Rights of Data Subjects
The PDP Law enhances the protection with respect to the treatment of Personal Data under Saudi Arabian law by guaranteeing, at certain conditions and subject to certain exceptions, the following rights to Data Subjects in their relations with Processors and Controllers:
- Right to be informed of the Collection of their Personal Data;
- Right that Personal Data may only be Collected from the Data Subject;
- Right to consent to the Processing of their Personal Data;
- Right to access their Personal Data and to obtain a copy;
- Right to request rectification or updating of their Personal Data; and
- Right to request destruction of their Personal Data that is no longer needed or necessary in relation to the purposes for which it was Collected or Processed.

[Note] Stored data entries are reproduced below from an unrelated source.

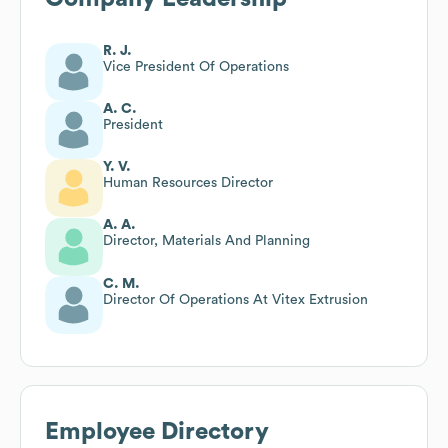
R. J.
Vice President Of Operations
A. C.
President
Y. V.
Human Resources Director
A. A.
Director, Materials And Planning
C. M.
Director Of Operations At Vitex Extrusion
Employee Directory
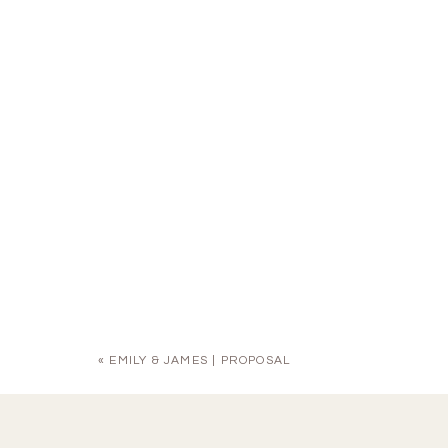
«
EMILY & JAMES | PROPOSAL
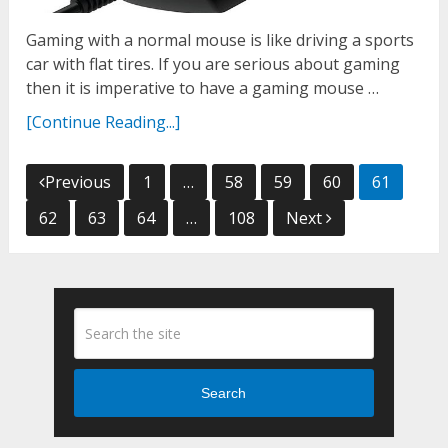
Gaming with a normal mouse is like driving a sports
car with flat tires. If you are serious about gaming
then it is imperative to have a gaming mouse …
[Continue Reading...]
Posts
Previous
1
…
58
59
60
61
navigation
62
63
64
…
108
Next
Search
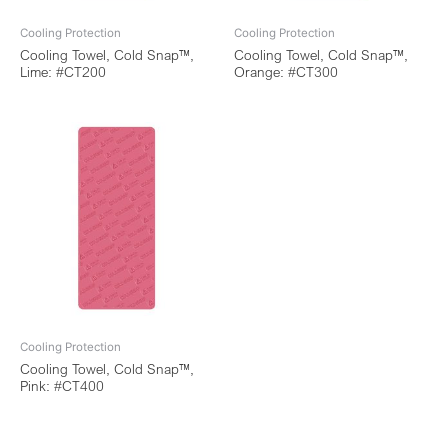
Cooling Protection
Cooling Protection
Cooling Towel, Cold Snap™,
Cooling Towel, Cold Snap™,
Lime: #CT200
Orange: #CT300
Cooling Protection
Cooling Towel, Cold Snap™,
Pink: #CT400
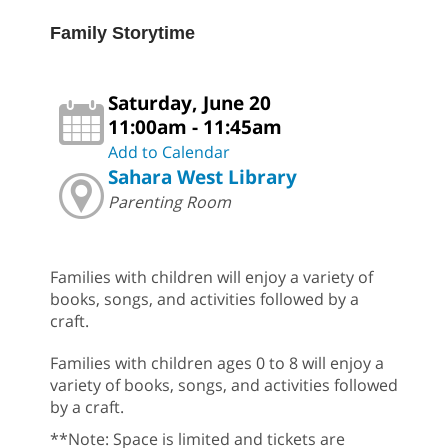
Family Storytime
Saturday, June 20
11:00am - 11:45am
Add to Calendar
Sahara West Library
Parenting Room
Families with children will enjoy a variety of
books, songs, and activities followed by a
craft.
Families with children ages 0 to 8 will enjoy a
variety of books, songs, and activities followed
by a craft.
**Note: Space is limited and tickets are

Obligations of Controllers
The PDP Law lays out also, subject to certain conditions and exceptions, several obligations on Controllers, including:
- to keep Personal Data inside the Kingdom;
- to select Processors providing the necessary guarantees to implement the PDP Law and its implementing regulations;
- to verify the accuracy, completeness, up-to-date character and relevance to the purpose for which it was Collected of any Personal Data before its Processing;
- not to disclose Personal Data except in specific circumstances listed in the PDP Law;
- to take administrative, organizational, and technical precautions to safeguard Personal Data;
- to notify the competent authority (i.e., currently SDAIA) as soon as becoming aware of any leakage or damage to Personal data or illegal access to it;
- to respond to request of Data Subject exercising their rights under the PDP Law;
- to carry out an impact assessment of their Processing activities;
- not use collected personal means of communications (e.g., email or postal address) for marketing purposes, unless they have obtained the consent of the relevant Data Subject or the sender includes a clear mechanism to allow the recipient to optout of such communications;
- not copy official documents identifying Data Subjects (e.g., passports and identity/residency cards), except if in implementation of a legal provision or if requested by a competent public entity;
- to appoint or assign at least one employee responsible for achieving compliance with the PDP Law;
- to organize seminars to familiarize their employees with the PDP Law;
- to keep records of the activities of Processing Personal Data; and
- to register through a publicly available portal and. for Controllers who are private entities or private individuals, to pay an annual fee of a maximum of SAR 100,000.
The implementing regulations of the PDP Law will provide for additional protection regarding the Processing of health data and credit data.
Without prejudice to any more severe penalty stipulated under any other law, failure to comply with the provisions of the PDP Law can expose individuals and businesses to the following fines of and prison terms:
- imprisonment of up to two (2)years and/or fine of up to three million Saudi Arabian Riyals (SAR 3,000,000)for anyone disclosing, in violation of the PDP Law, any information which includes a reference to a person’s ethnic origin, tribal origin, religious or political views or beliefs, or indicates a person’s membership in private associations or institutions as well as criminal and security data, biometric data that determines identity, genetic data, credit data, health data, location data, and data that indicate a person as being of unknown parent(s);
- imprisonment of up to one (1) year and/or fine of up to one million Saudi Arabian Riyals (SAR 1,000,000) for anyone who transfer Personal Data outside the Kingdom in violation of the PDP Law; and
- a warning or a fine of up to five million Saudi Arabian Riyals (SAR 5,000,000) for any other violation of the PDP Law or its implementing regulations.
According to the PDP Law, fines may also be multiplied for repeat offenders of the PDP Law.
Finally, and without prejudice to the penalties set out under the PDP Law, persons suffering any harm as a result of any violation of the PDP Law may claim compensation for moral or physical damages.